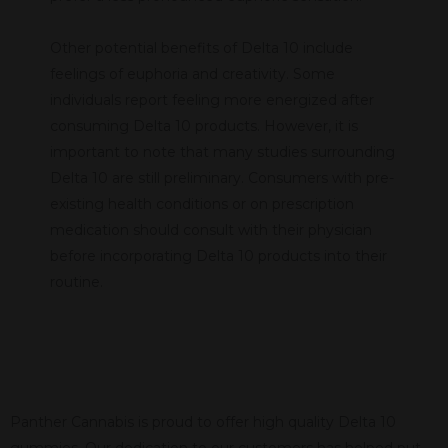
Other potential benefits of Delta 10 include
feelings of euphoria and creativity. Some
individuals report feeling more energized after
consuming Delta 10 products. However, it is
important to note that many studies surrounding
Delta 10 are still preliminary. Consumers with pre-
existing health conditions or on prescription
medication should consult with their physician
before incorporating Delta 10 products into their
routine.
Panther Cannabis is proud to offer high quality Delta 10
gummies. Our dedication to our customers has helped put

▸ EXERCISE GOAL
Look above for the line containing "important to note"; copy from it through the last line, exactly, and nothing more.

▸ SOLUTION FOR THIS PROBLEM
important to note that many studies surrounding
Delta 10 are still preliminary. Consumers with pre-
existing health conditions or on prescription
medication should consult with their physician
before incorporating Delta 10 products into their
routine.
Panther Cannabis is proud to offer high quality Delta 10
gummies. Our dedication to our customers has helped put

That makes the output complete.